Lot 26
  • 26

Jonathan Puller, London

Estimate
30,000 - 50,000 GBP
Log in to view results
bidding is closed

Description

  • A SUPERB GOLD PAIR CASED VERGE WATCH WITH FILIGREE WORK OUTER CASECIRCA 1682-1685
  • gold
  • diameter 48 mm
• gilt full plate verge movement, three-arm steel balance, the decoratively engraved balance cock with open piercing, small silver regulator plate with decorative pierced gilt indicator, unusual tulip-form pillars, fusee and chain • gold champlevé dial, the centre with raised radial foliate decoration, Roman numerals, diamond-shaped half-hour division, outer Arabic minute track, blued steel beetle and poker hands, plain gold inner case, the outer case with detailed filigree decoration interspersed with flower heads and leaves, plain pendant, inner case indistinctly signed possibly JH for John Harbert • movement signed Jonathan Puller London, the dial underside stamped WB possibly for William Bertram

Provenance

The Sternberger Collection, Sold at Sotheby's London

The Courtney Ilbert Collection

Michael Inchbald, Nephew of Courtney Ilbert 

Sotheby's London, 28th October 1963, lot 70

Exhibited

London, Science Museum, British Clockmaker's Heritage Exhibition, 1952, exhibit no. 277

London, Victoria and Albert Museum, Third International Art Treasures Exhibition, 1962, exhibit no. 402

Literature

Terrence Camerer Cuss, The English Watch 1585-1970, pp 114-115, pl. 52

Catalogue Note

The present lot comprises of several notably rare features; its filigree case,  seldom found on English watch cases, the dial maker's stamp on the dial's underside, the lack of quarter division, and the early use of a balance spring.   Jonathan Puller (1662-1707) began his career apprenticed to Nicholas Coxeter in August 1676, before moving onto John Miller. Puller became free of the Clockmakers' Company in 1683 and went on to have eight apprentices of his own. He was assistant to the Clockmakers’ Company in 1701.

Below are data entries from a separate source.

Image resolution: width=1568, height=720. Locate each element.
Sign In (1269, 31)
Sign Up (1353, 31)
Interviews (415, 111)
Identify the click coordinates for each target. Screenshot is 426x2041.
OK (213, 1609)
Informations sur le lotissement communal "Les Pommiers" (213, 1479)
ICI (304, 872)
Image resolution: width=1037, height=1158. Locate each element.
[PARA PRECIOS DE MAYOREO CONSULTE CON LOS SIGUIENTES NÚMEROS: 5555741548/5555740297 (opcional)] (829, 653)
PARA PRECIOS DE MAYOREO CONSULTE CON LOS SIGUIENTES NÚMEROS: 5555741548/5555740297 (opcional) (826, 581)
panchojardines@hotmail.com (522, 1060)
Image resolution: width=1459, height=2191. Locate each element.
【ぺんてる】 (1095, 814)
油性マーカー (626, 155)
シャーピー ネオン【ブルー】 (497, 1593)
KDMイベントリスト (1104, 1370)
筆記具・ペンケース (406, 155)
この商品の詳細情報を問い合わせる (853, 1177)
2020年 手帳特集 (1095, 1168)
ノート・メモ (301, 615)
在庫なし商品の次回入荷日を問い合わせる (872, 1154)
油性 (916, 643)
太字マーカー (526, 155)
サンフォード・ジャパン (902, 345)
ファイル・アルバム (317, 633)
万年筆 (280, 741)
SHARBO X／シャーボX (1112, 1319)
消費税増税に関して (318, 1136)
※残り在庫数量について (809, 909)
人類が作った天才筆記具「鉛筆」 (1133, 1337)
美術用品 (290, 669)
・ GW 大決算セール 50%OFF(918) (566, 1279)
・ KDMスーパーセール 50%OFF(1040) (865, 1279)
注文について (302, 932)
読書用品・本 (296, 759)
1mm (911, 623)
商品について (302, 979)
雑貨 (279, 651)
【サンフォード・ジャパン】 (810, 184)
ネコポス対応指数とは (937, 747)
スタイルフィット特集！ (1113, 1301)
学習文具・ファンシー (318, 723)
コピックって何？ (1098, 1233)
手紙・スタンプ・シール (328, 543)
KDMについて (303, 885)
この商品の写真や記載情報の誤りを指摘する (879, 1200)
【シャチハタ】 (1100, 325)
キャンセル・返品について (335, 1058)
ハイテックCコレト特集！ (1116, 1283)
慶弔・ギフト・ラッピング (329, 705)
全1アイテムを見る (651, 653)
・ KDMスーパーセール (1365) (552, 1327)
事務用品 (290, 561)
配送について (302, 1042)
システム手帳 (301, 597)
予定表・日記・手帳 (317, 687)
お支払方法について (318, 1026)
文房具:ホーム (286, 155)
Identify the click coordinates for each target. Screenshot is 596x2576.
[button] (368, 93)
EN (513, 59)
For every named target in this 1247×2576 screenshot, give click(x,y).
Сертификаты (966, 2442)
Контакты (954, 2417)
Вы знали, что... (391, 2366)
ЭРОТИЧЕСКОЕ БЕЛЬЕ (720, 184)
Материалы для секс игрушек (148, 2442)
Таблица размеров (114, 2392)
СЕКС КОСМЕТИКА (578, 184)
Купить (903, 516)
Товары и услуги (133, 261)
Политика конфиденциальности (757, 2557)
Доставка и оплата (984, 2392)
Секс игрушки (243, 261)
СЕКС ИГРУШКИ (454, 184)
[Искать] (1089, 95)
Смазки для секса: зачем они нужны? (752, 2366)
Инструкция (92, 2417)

Courtenay Adrian Ilbert (1888-1956) amassed one of the most comprehensive horological collections of the 20th Century.  He started collecting watches and clocks while still young, and his most prolific period of collecting occurred in the 1920s and 1930s, Ilbert’s collection included watches that demonstrated the mechanical progress in the history of horology. He became a Liveryman at the Clockmakers’ Company and a Fellow of the British Horological Institute.  His interest in horology led to the start of the Antiquarian Horological Society, which was founded in his dining room on the 1st of October, 1953.  In 1958, his collection, of nearly 2,300 watches, chronometers and clocks, was purchased for the Nation, and now resides in the British Museum.